Government   Job descriptions for PR positions in government vary dramatically. Some people who are called "public information officers" are really publicists whereas others with precisely the same title may have all the responsibiities of a corporare vice president for PR.

Firm/Agency Employees  Each agency or firm has its own internal structure, but generally, the president of the firm shares in handling accounts as do the salespeople who also may be account executives. A firm may employ a bookkeeper, a secretary, a publicity writer, an advertising or graphics specialist and an artist. In some instances, the writer may prepare both publicity and advertising copy and the artist may be responsible for illustrations and layout.

Large firms have copy editors, media specialists, several artists and a production facility. Most firms, even the largest ones arrange contracts with printers, typesetters and photographers. Desktop publishing makes the jobs of writers and artists more efficient and easier to coordinate. Computer software programs that include type and graphics make almost instantaneous page makeup possible in-house. These systems usually make the writer the production person as well, since the writer actually develops the final format of publication. The artist provides original designs and artwork.


Independent Practitioners/Contractors  The independent public relations practitioner is usually hired to accomplish a specific task, one that is ordinarily but not always predetermined. Payment may take the form of a flat fee, a fee plus expenses or a base fee plus hourly charges and expenses. The less experienced the PR practitioner is, the more often he or she will have to work for a flat fee.
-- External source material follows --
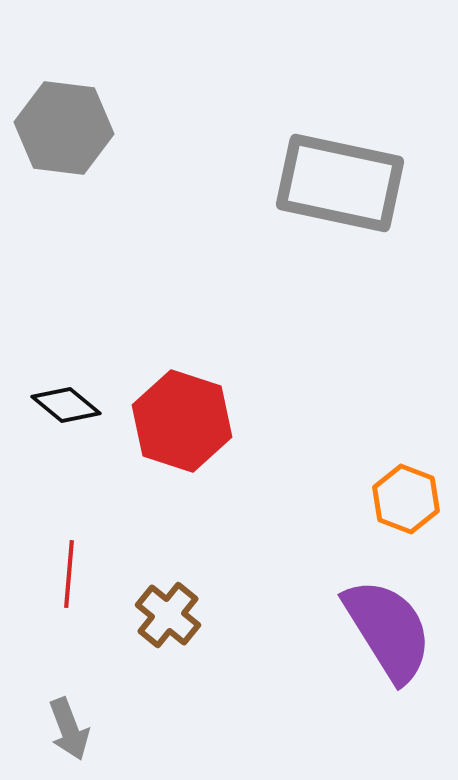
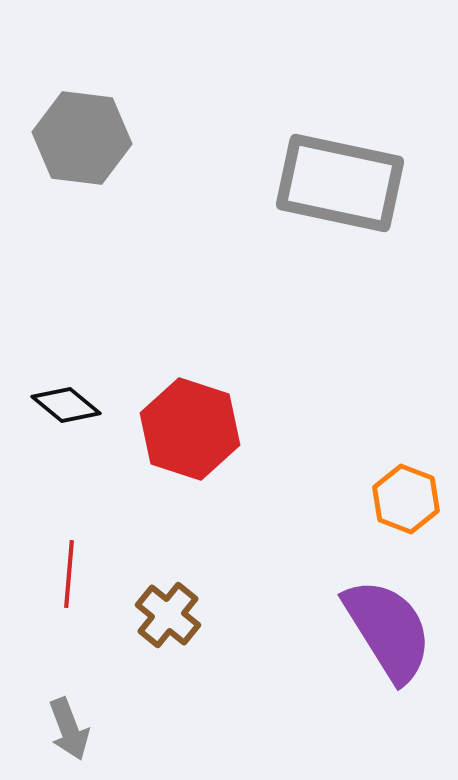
gray hexagon: moved 18 px right, 10 px down
red hexagon: moved 8 px right, 8 px down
Although some experienced independents prefer to bill for actual costs, they price a job based on the hours to complete it multiplied by an hourly rate. They often increase these costs by a certain percentage to cover overhead and profit. Independent public relations professionals sometimes function as public relations counselors. Some independent practitioners work almost exclusively as counselors.

A PR counselor is called in at an advisory level and works for a consultant's fee, which he or she sets, with hours and expenses added. The counselor studies and researches, interviews the people involved, outlines recommendations and makes a formal presentation of these. The program is then implemented by other PR workers at the organization or at an agency. Counselors may work independently or they may be associated with a firm as senior members. Some independent PR practitioners do various PR jobs, but most are strictly counselors.


Some counselors are sensitive about their role because people tend to view them as behind the scenes influence peddlers. Another misconception is that counselors are simply unemployed would-be staffers. Public confusion is understandable, because counselors are advisers who possess special areas of expertise, most of it gained in agency or corporate work. Their value resides in their experience, in the people they know and are able to call upon and in their skill as researchers, analyzers, communicators and persuaders.

Some counselors develop reputations for helping institutions prepare for and handle crisis communications. Others are known for their ability to help institutions establish and maintain good government relations (at all levels but primarily the federal level). Still others are called on for their ability to help with internal problems, typically involving employee relations. Counselors as senior practitioners often develop staffs that include younger people who have particular strengths or specializations.